Switched Beam Array with Butler Matrix
This example shows a switched beam array of 4 resonant dipoles. The beam switching is accomplished by using a 4-by-4 Butler matrix. The effect of the beam switching is shown by observing the outputs of 4 receiving antennas that are placed in the far-field of the array at the approximate azimuthal angles corresponding to the beam peaks. The effect of mutual coupling between the array elements on the transmit side is accounted for using S-parameters.
This example requires the following products:
RF Blockset
System Description
The system comprises of the following subsystems
A Signal source and port switch
A 4 X 4 Butler matrix implemented using directional couplers and phase shifters
Array coupling model to capture the mutual coupling between the dipole linear array
Channel transfer function model between linear array and the receiving antennas in the far-field
model = 'AtxSwitchedBeamArrayWithButlerMatrixModel';
open_system(model);
Butler Matrix
The Butler matrix is a type of analog beamforming network that can be constructed from purely passive devices like directional couplers and phase shifters. The number of input and output ports in a Butler matrix are equal. The output ports are connected directly to each antenna element. Depending on the input port which is excited, the signals on the output ports are phase-shifted such that the beam switches in direction.
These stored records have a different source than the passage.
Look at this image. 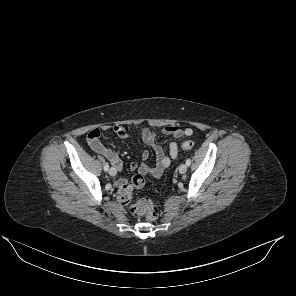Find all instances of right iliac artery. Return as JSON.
<instances>
[{
  "label": "right iliac artery",
  "instance_id": "right-iliac-artery-1",
  "mask_svg": "<svg viewBox=\"0 0 296 296\" xmlns=\"http://www.w3.org/2000/svg\"><path fill=\"white\" fill-rule=\"evenodd\" d=\"M108 169H109V164L106 162V163L104 164V171H108Z\"/></svg>",
  "mask_w": 296,
  "mask_h": 296
}]
</instances>
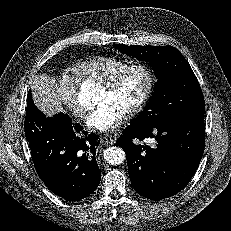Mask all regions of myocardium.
Masks as SVG:
<instances>
[{"instance_id":"myocardium-1","label":"myocardium","mask_w":231,"mask_h":231,"mask_svg":"<svg viewBox=\"0 0 231 231\" xmlns=\"http://www.w3.org/2000/svg\"><path fill=\"white\" fill-rule=\"evenodd\" d=\"M133 70H141L144 72L146 76V85L138 100L124 113L125 117L134 116L149 100L155 85V75L152 69L148 65L141 62L129 64L128 66L115 73L105 83L101 84V88L103 90L107 92H113L118 87L122 79Z\"/></svg>"}]
</instances>
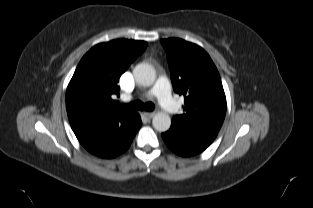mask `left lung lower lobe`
<instances>
[{
  "label": "left lung lower lobe",
  "mask_w": 313,
  "mask_h": 208,
  "mask_svg": "<svg viewBox=\"0 0 313 208\" xmlns=\"http://www.w3.org/2000/svg\"><path fill=\"white\" fill-rule=\"evenodd\" d=\"M162 138L174 153L182 157H190L201 153L214 140L206 137L191 136L173 126L167 132L162 133Z\"/></svg>",
  "instance_id": "left-lung-lower-lobe-1"
}]
</instances>
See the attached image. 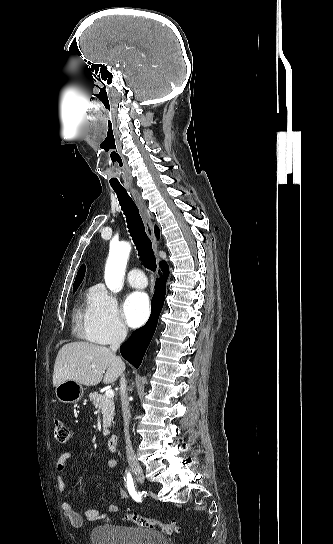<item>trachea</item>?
I'll return each mask as SVG.
<instances>
[{
	"label": "trachea",
	"mask_w": 333,
	"mask_h": 544,
	"mask_svg": "<svg viewBox=\"0 0 333 544\" xmlns=\"http://www.w3.org/2000/svg\"><path fill=\"white\" fill-rule=\"evenodd\" d=\"M114 191L117 194L121 209L126 216L128 229L138 250L139 256L144 266L154 272L156 269V259L153 253L152 243L145 232L139 210L126 190L114 189Z\"/></svg>",
	"instance_id": "obj_1"
}]
</instances>
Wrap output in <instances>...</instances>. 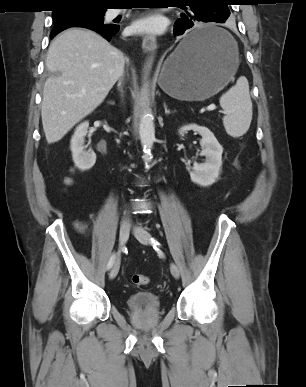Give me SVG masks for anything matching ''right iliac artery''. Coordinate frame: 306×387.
<instances>
[{"label":"right iliac artery","instance_id":"obj_1","mask_svg":"<svg viewBox=\"0 0 306 387\" xmlns=\"http://www.w3.org/2000/svg\"><path fill=\"white\" fill-rule=\"evenodd\" d=\"M116 258V254H113L108 261L107 268L110 269L113 266L114 260Z\"/></svg>","mask_w":306,"mask_h":387}]
</instances>
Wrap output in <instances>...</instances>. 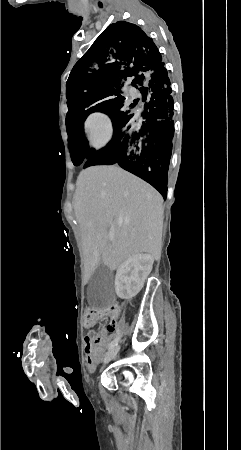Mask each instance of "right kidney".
I'll return each mask as SVG.
<instances>
[{
  "label": "right kidney",
  "instance_id": "1",
  "mask_svg": "<svg viewBox=\"0 0 241 450\" xmlns=\"http://www.w3.org/2000/svg\"><path fill=\"white\" fill-rule=\"evenodd\" d=\"M154 258L150 254H133L119 266L115 276V292L122 300H132L148 278Z\"/></svg>",
  "mask_w": 241,
  "mask_h": 450
}]
</instances>
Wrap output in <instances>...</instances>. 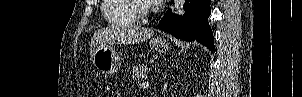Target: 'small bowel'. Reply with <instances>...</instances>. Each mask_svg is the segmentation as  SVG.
<instances>
[{"mask_svg": "<svg viewBox=\"0 0 302 97\" xmlns=\"http://www.w3.org/2000/svg\"><path fill=\"white\" fill-rule=\"evenodd\" d=\"M118 96L121 97L122 95H121V94H118Z\"/></svg>", "mask_w": 302, "mask_h": 97, "instance_id": "c3829d8e", "label": "small bowel"}]
</instances>
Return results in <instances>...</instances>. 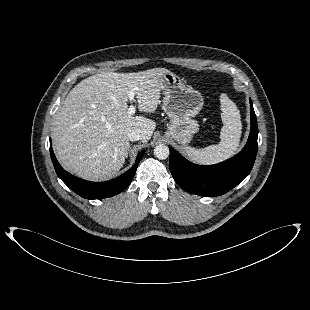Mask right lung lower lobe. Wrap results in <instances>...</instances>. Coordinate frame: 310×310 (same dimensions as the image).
Returning a JSON list of instances; mask_svg holds the SVG:
<instances>
[{"label":"right lung lower lobe","instance_id":"1","mask_svg":"<svg viewBox=\"0 0 310 310\" xmlns=\"http://www.w3.org/2000/svg\"><path fill=\"white\" fill-rule=\"evenodd\" d=\"M144 152L138 154L134 166L120 177L107 182H89L71 175L60 166L52 150L50 140V155L58 177L71 190L86 199L107 198L123 191L131 183Z\"/></svg>","mask_w":310,"mask_h":310}]
</instances>
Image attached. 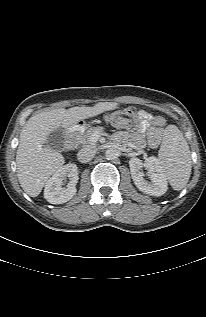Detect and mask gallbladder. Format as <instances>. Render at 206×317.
<instances>
[{"label":"gallbladder","mask_w":206,"mask_h":317,"mask_svg":"<svg viewBox=\"0 0 206 317\" xmlns=\"http://www.w3.org/2000/svg\"><path fill=\"white\" fill-rule=\"evenodd\" d=\"M64 129L58 128L48 135L46 146L54 151H62L65 146Z\"/></svg>","instance_id":"gallbladder-1"}]
</instances>
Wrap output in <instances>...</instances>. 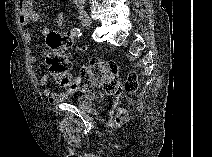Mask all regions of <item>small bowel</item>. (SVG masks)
I'll return each mask as SVG.
<instances>
[{
	"label": "small bowel",
	"mask_w": 212,
	"mask_h": 157,
	"mask_svg": "<svg viewBox=\"0 0 212 157\" xmlns=\"http://www.w3.org/2000/svg\"><path fill=\"white\" fill-rule=\"evenodd\" d=\"M39 13L35 10L31 1H22L19 4V24L24 28V37L28 43L32 41V33L29 29V25L32 22L39 20ZM65 16L63 12H59L56 16V25L62 27L64 24ZM50 28H42V35L46 37L50 33ZM77 50L81 53L88 51L87 46H77ZM37 61L36 56L30 57V62L35 63ZM93 61V60H91ZM48 76L42 75L39 79V86L43 89V94L50 104H57L66 99L64 94H56L50 88L47 87Z\"/></svg>",
	"instance_id": "c3829d8e"
}]
</instances>
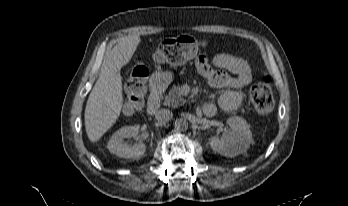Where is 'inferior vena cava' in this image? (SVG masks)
<instances>
[{"instance_id": "602c4592", "label": "inferior vena cava", "mask_w": 348, "mask_h": 206, "mask_svg": "<svg viewBox=\"0 0 348 206\" xmlns=\"http://www.w3.org/2000/svg\"><path fill=\"white\" fill-rule=\"evenodd\" d=\"M173 117L172 111L169 109H160L156 112L155 118L161 123L169 122Z\"/></svg>"}]
</instances>
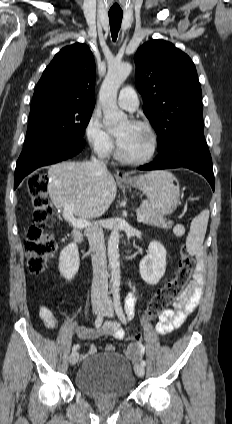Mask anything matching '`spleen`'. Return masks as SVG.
I'll return each instance as SVG.
<instances>
[{"label": "spleen", "mask_w": 232, "mask_h": 424, "mask_svg": "<svg viewBox=\"0 0 232 424\" xmlns=\"http://www.w3.org/2000/svg\"><path fill=\"white\" fill-rule=\"evenodd\" d=\"M209 220V210H203L191 222L190 232L186 238V247L190 255L196 254L202 247Z\"/></svg>", "instance_id": "1"}]
</instances>
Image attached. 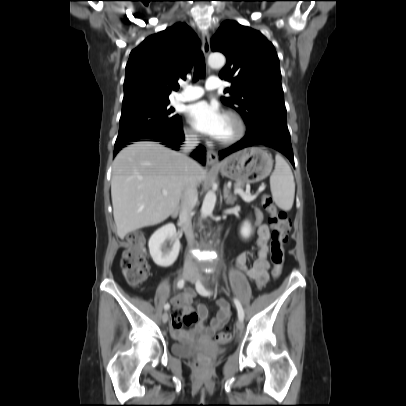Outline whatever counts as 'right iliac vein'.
<instances>
[{"label": "right iliac vein", "instance_id": "obj_1", "mask_svg": "<svg viewBox=\"0 0 406 406\" xmlns=\"http://www.w3.org/2000/svg\"><path fill=\"white\" fill-rule=\"evenodd\" d=\"M182 277H183L185 280H190V279L193 277V269L190 268V267L184 268V270H183V272H182ZM162 321H163L164 323H166V322L168 321V313H167V312H165V313L163 314V316H162Z\"/></svg>", "mask_w": 406, "mask_h": 406}]
</instances>
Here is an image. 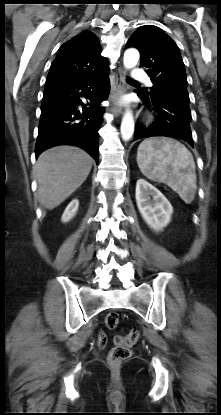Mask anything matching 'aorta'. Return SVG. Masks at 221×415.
<instances>
[{"mask_svg": "<svg viewBox=\"0 0 221 415\" xmlns=\"http://www.w3.org/2000/svg\"><path fill=\"white\" fill-rule=\"evenodd\" d=\"M139 52L135 48H129L124 53L123 63L125 68L130 69L137 65L139 60ZM134 132V118L130 111H127L121 122V136L122 139L129 140Z\"/></svg>", "mask_w": 221, "mask_h": 415, "instance_id": "1", "label": "aorta"}]
</instances>
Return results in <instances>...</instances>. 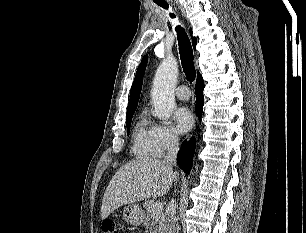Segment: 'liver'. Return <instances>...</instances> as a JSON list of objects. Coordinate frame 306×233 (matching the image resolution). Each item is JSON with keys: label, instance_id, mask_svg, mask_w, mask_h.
<instances>
[{"label": "liver", "instance_id": "liver-1", "mask_svg": "<svg viewBox=\"0 0 306 233\" xmlns=\"http://www.w3.org/2000/svg\"><path fill=\"white\" fill-rule=\"evenodd\" d=\"M178 173L162 160L139 158L122 166L109 182L103 196L101 218L120 206L167 194Z\"/></svg>", "mask_w": 306, "mask_h": 233}]
</instances>
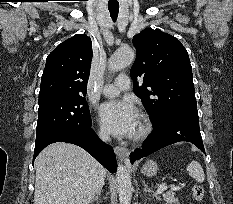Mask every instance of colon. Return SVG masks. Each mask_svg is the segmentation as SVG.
Instances as JSON below:
<instances>
[{"label": "colon", "mask_w": 233, "mask_h": 204, "mask_svg": "<svg viewBox=\"0 0 233 204\" xmlns=\"http://www.w3.org/2000/svg\"><path fill=\"white\" fill-rule=\"evenodd\" d=\"M204 194H205V191H204V188L203 186L199 185V184H194L193 187H192V195H193V198L196 202H201L204 198Z\"/></svg>", "instance_id": "5ec220e1"}]
</instances>
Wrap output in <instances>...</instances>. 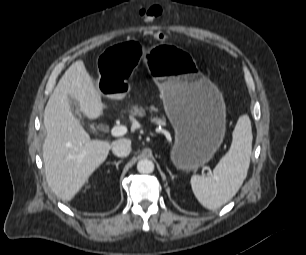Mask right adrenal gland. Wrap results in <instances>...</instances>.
<instances>
[{
  "label": "right adrenal gland",
  "instance_id": "obj_1",
  "mask_svg": "<svg viewBox=\"0 0 306 255\" xmlns=\"http://www.w3.org/2000/svg\"><path fill=\"white\" fill-rule=\"evenodd\" d=\"M123 161L122 160H119V161H114V162H111L110 164H113V165H115L116 166V169L118 170V166H119V164L120 163H122Z\"/></svg>",
  "mask_w": 306,
  "mask_h": 255
}]
</instances>
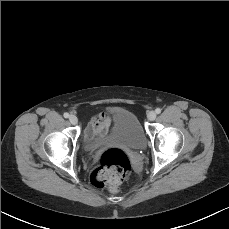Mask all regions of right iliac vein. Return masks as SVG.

open_system([model '/Butler Matrix'], 'force');
Array Mutual Coupling Model, Channel, and Receiving Antenna Output
The transmit side comprises of a 4 element linear array of resonant dipoles spaced half-wavelength apart. There are 4 receiving antennas, resonant dipoles, placed in the far-field of this array. These 4 dipoles are placed in the azimuthal plane at 15 degrees, 45 degrees, 315 degrees and 345 degrees. The locations correspond to the expected beam peaks from the switched beam array output. The response at each of these far-field receiving antenna elements is computed as a superposition of the contributions from each antenna element in the 4-element transmit array. The channel is assumed to be free-space. To capture the interactions on the transmit side and the transfer function from the transmit to receive antennas, we compute the overall scattering parameters for the transmit-receive system. This is done by using the conformalArray in Antenna Toolbox. The resulting 8-port S-parameter matrix is loaded into the S-parameters block in RF Blockset. The first 4 ports correspond to the transmit side antenna elements and the ports 5-8 belong to the individual receiving antennas in the far-field.
open_system([model '/Tx-Rx Array Coupling Model'], 'force');
Run Simulation
In the simulation, switch the input port that gets driven with the signal by using the repeating staircase sequence generator. Each port is excited for 0.1 ms. Depending on the port that gets excited, the array main beams switch in direction. This can be seen in the output signal levels at each receiving antenna. Within a 0.1 ms block of time, 1 out of the 4 received signals dominates the remaining three indicating the effect of the beamforming.
sim(model)
bdclose(model);
clear model;